A dig on the site of the Redfearn National Glass factory at Fishergate, prior to development of the site as a hotel and houses, was aimed at excavating the priory of Gilbertine canons (the only medieval monastic order of English origin, founded by St Gilbert of Sampringham). In fact it not only uncovered part of the priory, but nearby it found pits, stakeholes, cesspits and ditches associated with Anglian artefacts – about 30 pieces of hand-made pottery, decorated glass beads, a silver finger ring, a copper-alloy strap-end with traces of red enamel, a 7c bronze spoon, clay loom weights and a bone comb fragment.
The site – at the junction of the rivers Foss and Ouse – would have been well suited to a trading station, and was down river from the decaying Roman fortress and city – in a similar situation to Anglo-Saxon Southampton, a site of similar date.
So far only narrow trenches have been opened, but it is hoped, if the finance can be found, to do an area excavation – and to establish without doubt the Anglian missing link.
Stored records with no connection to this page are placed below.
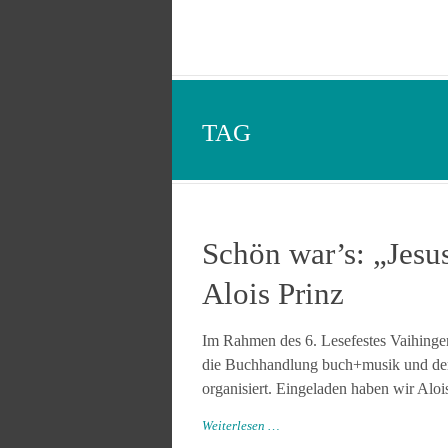
TAG
Schön war’s: „Jesu
Alois Prinz
Im Rahmen des 6. Lesefestes Vaihinge
die Buchhandlung buch+musik und der
organisiert. Eingeladen haben wir Alois
Weiterlesen …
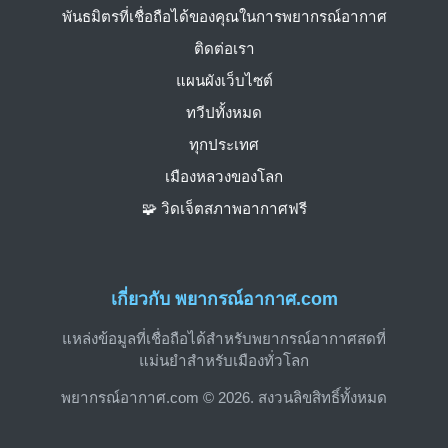
พันธมิตรที่เชื่อถือได้ของคุณในการพยากรณ์อากาศ
ติดต่อเรา
แผนผังเว็บไซต์
ทวีปทั้งหมด
ทุกประเทศ
เมืองหลวงของโลก
🧩 วิดเจ็ตสภาพอากาศฟรี
เกี่ยวกับ พยากรณ์อากาศ.com
แหล่งข้อมูลที่เชื่อถือได้สำหรับพยากรณ์อากาศสดที่
แม่นยำสำหรับเมืองทั่วโลก
พยากรณ์อากาศ.com © 2026. สงวนลิขสิทธิ์ทั้งหมด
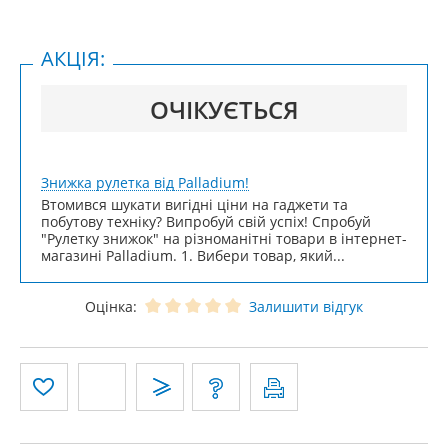
АКЦІЯ:
ОЧІКУЄТЬСЯ
Знижка рулетка від Palladium!
Втомився шукати вигідні ціни на гаджети та
побутову техніку? Випробуй свій успіх! Спробуй
"Рулетку знижок" на різноманітні товари в інтернет-
магазині Palladium. 1. Вибери товар, який...
Оцінка:
Залишити відгук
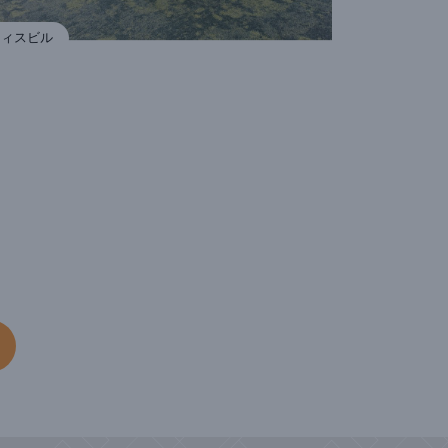
フィスビル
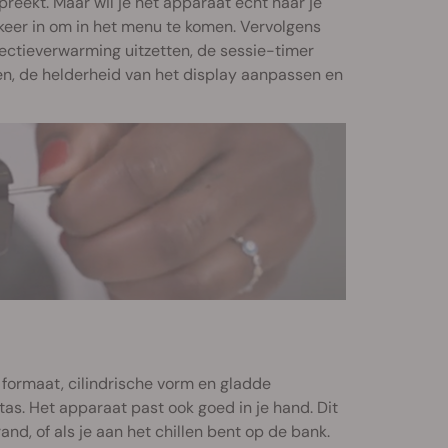
 spreekt. Maar wil je het apparaat echt naar je
 keer in om in het menu te komen. Vervolgens
vectieverwarming uitzetten, de sessie-timer
n, de helderheid van het display aanpassen en
e formaat, cilindrische vorm en gladde
 tas. Het apparaat past ook goed in je hand. Dit
and, of als je aan het chillen bent op de bank.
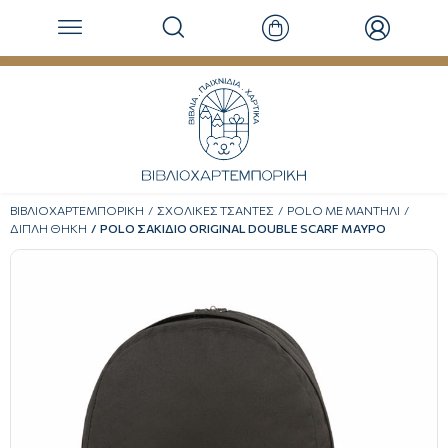
ΒΙΒΛΙΟΧΑΡΤΕΜΠΟΡΙΚΗ
ΣΧΟΛΙΚΕΣ ΤΣΑΝΤΕΣ
POLO ΜΕ ΜΑΝΤΗΛΙ
ΔΙΠΛΗ ΘΗΚΗ
POLO ΣΑΚΙΔΙΟ ORIGINAL DOUBLE SCARF ΜΑΥΡΟ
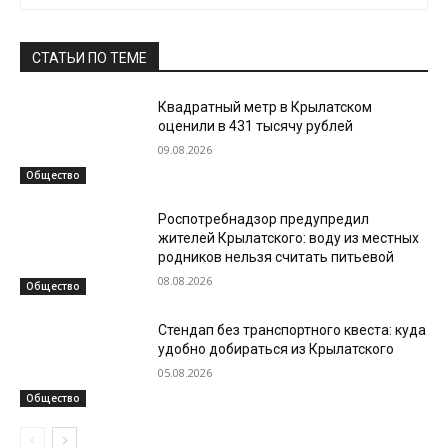
СТАТЬИ ПО ТЕМЕ
Квадратный метр в Крылатском
оценили в 431 тысячу рублей
09.08.2026
Общество
Роспотребнадзор предупредил
жителей Крылатского: воду из местных
родников нельзя считать питьевой
08.08.2026
Общество
Стендап без транспортного квеста: куда
удобно добираться из Крылатского
05.08.2026
Общество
EXHIBITIONS. Grange Museum, Neasden Lane, NW10 till Sept 14, 150th anniversary exhibition on the Welsh Harp Reservoir (part of which lies within our Borough). Victorian technology of the dam which holds back a water supply for London’s canals, scientific importance of the lake as a waterfowl haven and recreational uses of the reservoir and its banks by Londoners. Mons-Fris 12-5 pm (Weds 12-8 pm), Sats 10-5.
Church Farm House Museum, Hendon, “Miss Holgates Hendon – Pages from a Victorian Lady’s Sketchbook.” Hendon scenes drawn by Agnes Beattie Holgate in the ’50s of the last century are an interesting record of a world we have now lost until Sept 8.